China-U.S. military ties must improve
It would be hard to overstate the importance of a visit this week by U.S. Pacific commander William Fallon to China.
Fallon's mission is to restore quality contacts and communications between American military officials and their Chinese counterparts.
Such communications were stalled after Tiananmen Square and, more recently, after the Chinese seizure of a U.S. spy plane and its crew in 2001.
While the ensuing frostiness was understandable, it is dangerous and unnecessary.
Going forward, it is imperative that the two sides have the kind of face-to-face relationship that can avoid confrontations that might stem from misunderstandings and lack of communication.
That idea was expressly recognized by one of Fallon's contacts in China, Gen. Ge Zhengfeng, the Chinese military's deputy chief of staff. According to Bloomberg News, Ge said it was important for Chinese and U.S. officials to deepen their relationship so they don't view each other through the "lens of ignorance and suspicion."
Fallon recognizes this, and has said so on many occasions.
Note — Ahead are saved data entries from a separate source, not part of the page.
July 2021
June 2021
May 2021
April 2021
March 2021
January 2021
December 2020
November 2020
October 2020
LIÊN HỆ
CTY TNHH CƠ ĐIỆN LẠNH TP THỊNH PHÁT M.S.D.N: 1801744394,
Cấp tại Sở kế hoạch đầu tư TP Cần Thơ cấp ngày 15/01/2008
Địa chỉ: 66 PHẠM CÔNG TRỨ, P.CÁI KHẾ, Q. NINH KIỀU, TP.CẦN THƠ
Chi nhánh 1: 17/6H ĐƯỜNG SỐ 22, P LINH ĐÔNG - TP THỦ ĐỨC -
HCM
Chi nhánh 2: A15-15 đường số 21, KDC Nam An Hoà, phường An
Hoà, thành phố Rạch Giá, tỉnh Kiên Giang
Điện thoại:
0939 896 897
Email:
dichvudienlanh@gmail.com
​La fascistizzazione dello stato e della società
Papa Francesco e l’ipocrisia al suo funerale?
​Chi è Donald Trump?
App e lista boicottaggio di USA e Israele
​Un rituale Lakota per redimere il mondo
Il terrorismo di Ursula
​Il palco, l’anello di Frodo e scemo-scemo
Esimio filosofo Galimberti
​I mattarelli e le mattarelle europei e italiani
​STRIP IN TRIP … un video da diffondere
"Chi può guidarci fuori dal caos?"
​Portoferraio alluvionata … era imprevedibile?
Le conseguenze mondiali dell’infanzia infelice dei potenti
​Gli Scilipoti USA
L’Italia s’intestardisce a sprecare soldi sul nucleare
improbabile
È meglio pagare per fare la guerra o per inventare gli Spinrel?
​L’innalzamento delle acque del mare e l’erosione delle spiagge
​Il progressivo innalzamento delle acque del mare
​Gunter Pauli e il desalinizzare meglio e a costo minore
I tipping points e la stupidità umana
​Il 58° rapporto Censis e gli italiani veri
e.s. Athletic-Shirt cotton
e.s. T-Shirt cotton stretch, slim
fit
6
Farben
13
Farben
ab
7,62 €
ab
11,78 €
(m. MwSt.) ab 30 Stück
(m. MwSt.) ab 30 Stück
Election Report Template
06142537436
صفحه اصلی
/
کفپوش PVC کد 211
Unfortunately, his efforts (as well as similar efforts by his predecessors) often have been hamstrung by politics.
For instance, one obstacle to closer cooperation is the National Defense Authorization Act, which restricts contacts and military exchanges between the two nations. Those restrictions should be lifted, but this is a two-way street: China must also demonstrate an increased willingness to talk and cooperate with American military interests.